Presidente Lula defende acordo Japão-Mercosul e reforça cooperação ambiental durante visita de Estado a Tóquio

O presidente Luiz Inácio Lula da Silva e o primeiro-ministro japonês Shigeru Ishiba durante o encerramento do Fórum Empresarial Brasil-Japão, no Hotel New Otani, em Tóquio, na quarta-feira (26/03/2025).
Presidente da República, Luiz Inácio Lula da Silva, durante a cerimônia de anúncio de plano de ação e menção aos atos previamente assinados, na sala Hagoromo-no-Ma, do Palácio Akasaka. Tóquio - Japão.

Foto: Ricardo Stuckert / PR

O presidente Luiz Inácio Lula da Silva defendeu nesta quarta-feira (26/03/2025), em Tóquio, a formalização de um acordo de parceria econômica entre o Japão e o Mercosul, ao lado do primeiro-ministro japonês Shigeru Ishiba, durante o Fórum Empresarial Brasil-Japão. A visita oficial ao país asiático também incluiu discussões sobre a abertura do mercado japonês à carne brasileira e o fortalecimento da cooperação ambiental rumo à COP30, que será realizada em Belém (PA), em novembro.

Reforço às relações comerciais e combate ao protecionismo

Lula destacou que a queda no fluxo comercial entre Brasil e Japão, de US$ 17 bilhões em 2011 para US$ 11 bilhões em 2024, indica a necessidade de reequilíbrio da balança bilateral. O presidente afirmou que deseja recuperar até US$ 6 bilhões em comércio exterior, com especial atenção à exportação de carne bovina e de aeronaves da Embraer.

Acompanhado por quase 100 empresários, Lula aproveitou a visita para buscar alternativas às tarifas impostas pelos Estados Unidos e evitar uma dependência comercial excessiva da China. O Japão é o segundo maior parceiro comercial do Brasil na Ásia, ficando atrás apenas da China.

Acordo Japão-Mercosul ganha apoio empresarial e diplomático

Durante o encontro, a Keidanren — principal organização patronal japonesa — reiterou o apoio a um acordo com o Mercosul, destacando a relevância do bloco sul-americano, que reúne cerca de 300 milhões de habitantes. Lula afirmou que a presidência rotativa do Brasil no Mercosul, no próximo semestre, será uma oportunidade para acelerar essas negociações.

Ishiba anunciou o envio de especialistas sanitários ao Brasil para avaliar as condições da carne bovina nacional, passo essencial para a abertura oficial do mercado japonês. O setor agroexportador brasileiro destacou o reconhecimento internacional do país como livre de febre aftosa sem vacinação, o que pode ampliar o acesso a mercados restritivos como Japão e Coreia do Sul.

Cooperação ambiental e compromisso com a COP30

O presidente brasileiro pediu o “firme engajamento” do Japão na Conferência das Nações Unidas sobre Mudanças Climáticas (COP30), enfatizando a liderança do Brasil em biodiversidade e recursos hídricos.

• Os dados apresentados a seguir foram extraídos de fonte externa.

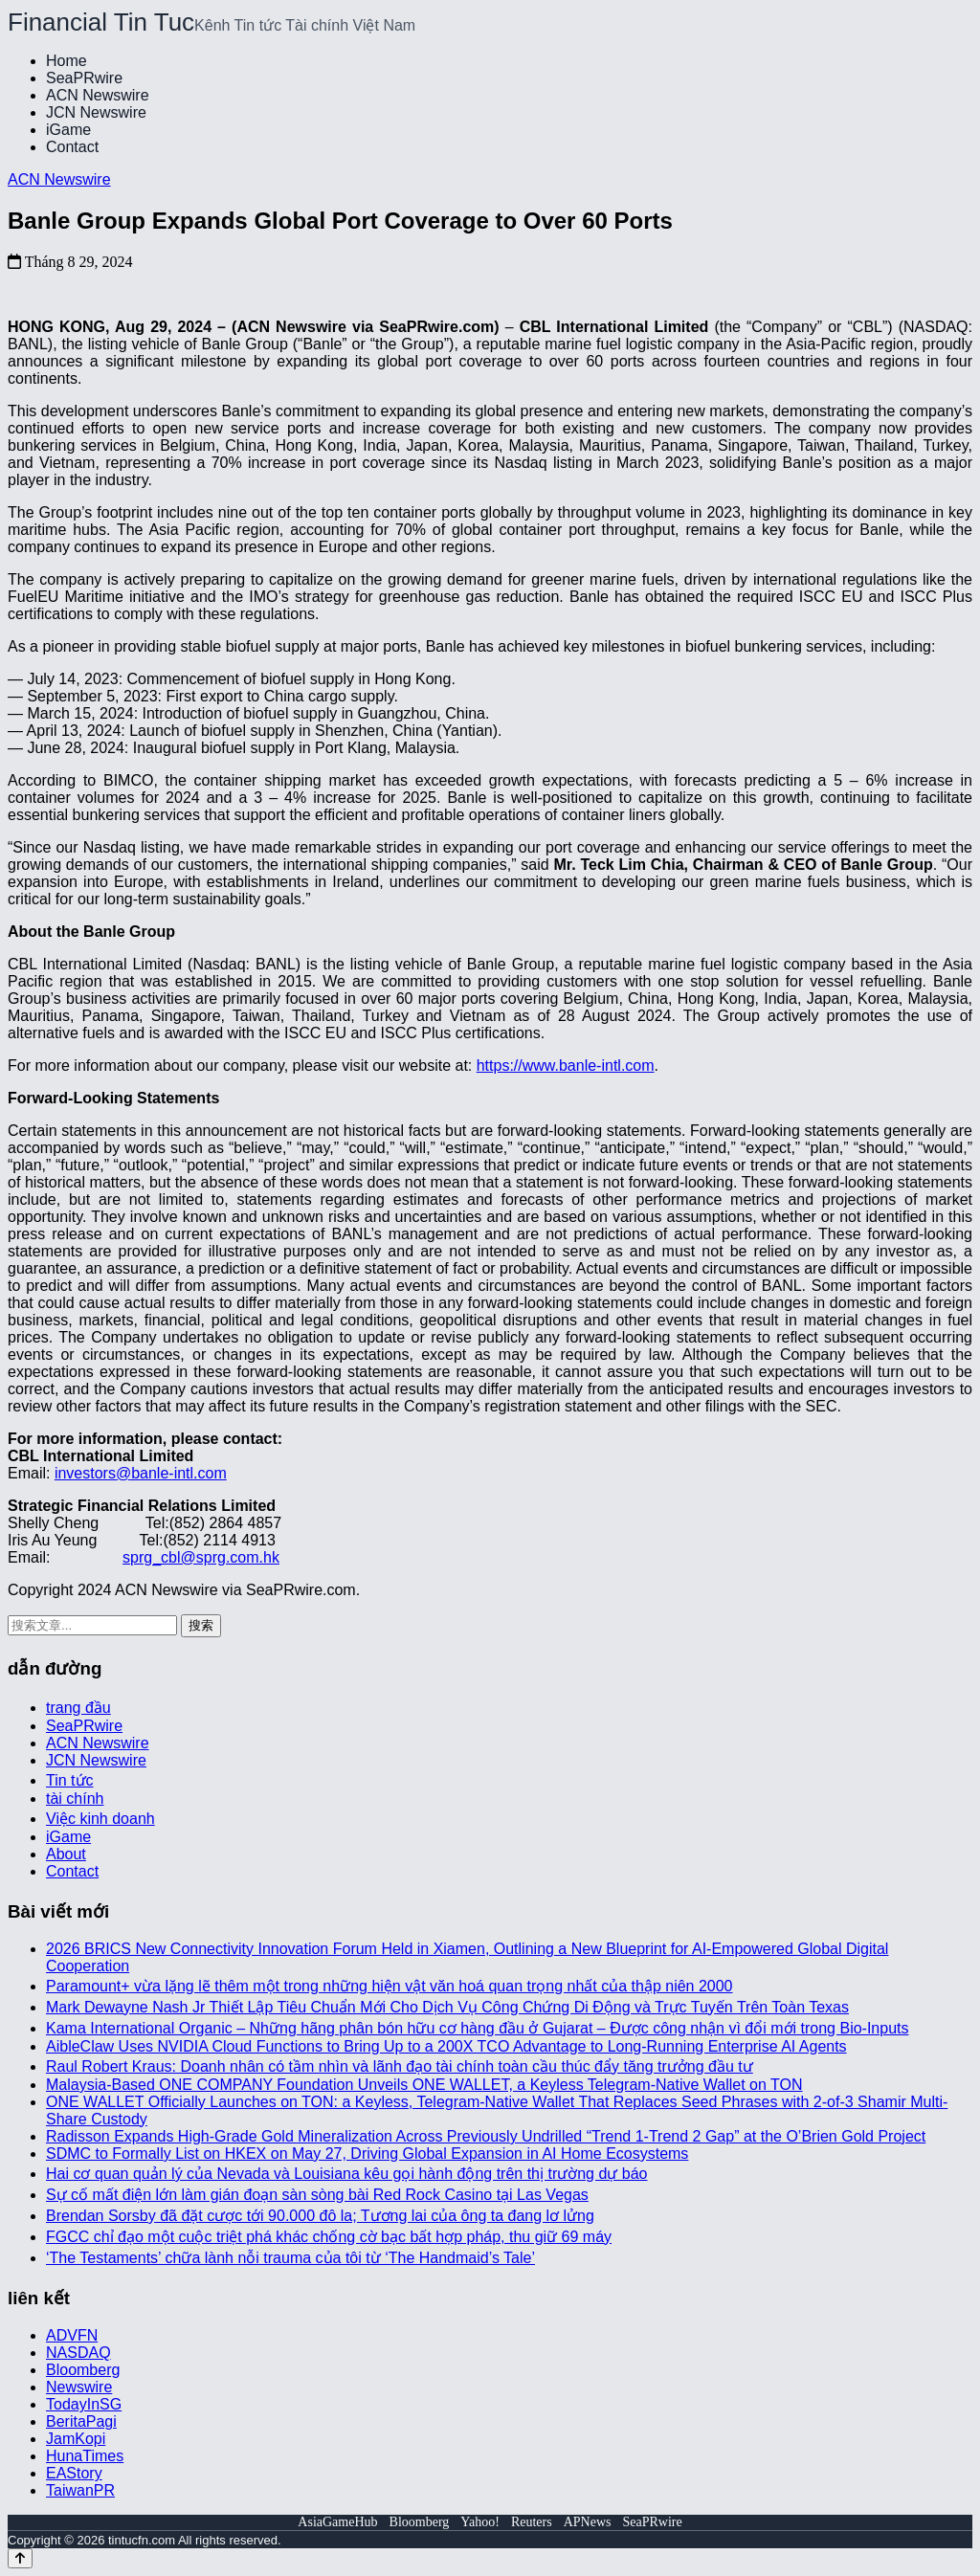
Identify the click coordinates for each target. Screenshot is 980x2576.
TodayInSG (84, 2404)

Lula mencionou o apelo feito pelo imperador Naruhito, em 2018, por soluções sustentáveis de abastecimento de água e saneamento básico.

Em jantar oferecido pelo imperador japonês, Lula reiterou o compromisso do Brasil com um modelo de desenvolvimento sustentável baseado na inclusão social, na democracia e no multilateralismo. A visita diplomática é a primeira de Estado organizada pelo Japão desde 2019, e marca os 130 anos de relações diplomáticas entre os dois países.

Agricultura e biossegurança como eixos da negociação

O ministro da Agricultura e Pecuária, Carlos Fávaro, destacou que a abertura do mercado japonês à carne brasileira está em negociação há mais de duas décadas. O Brasil atendeu a exigências sanitárias, incluindo o novo protocolo de regionalização em caso de gripe aviária, que limita eventuais restrições a áreas específicas e protege a imagem sanitária nacional.

O Brasil é responsável por cerca de 40% da carne de frango consumida no Japão e busca expandir também a exportação de carne suína e bovina. A avicultura comercial brasileira permanece livre do vírus H5N1, mesmo diante de surtos globais em aves silvestres.

Itinerário na Ásia e diversificação diplomática

Após a visita ao Japão, Lula segue para o Vietnã e deve ainda visitar a Malásia e a Indonésia no segundo semestre. Também há expectativa de um encontro com o primeiro-ministro da Índia, Narendra Modi, reforçando a estratégia de diversificação de parcerias comerciais e diplomáticas.

Ao optar por fortalecer os laços com economias asiáticas, o governo brasileiro sinaliza que não pretende submeter-se à influência exclusiva de potências como Estados Unidos ou China.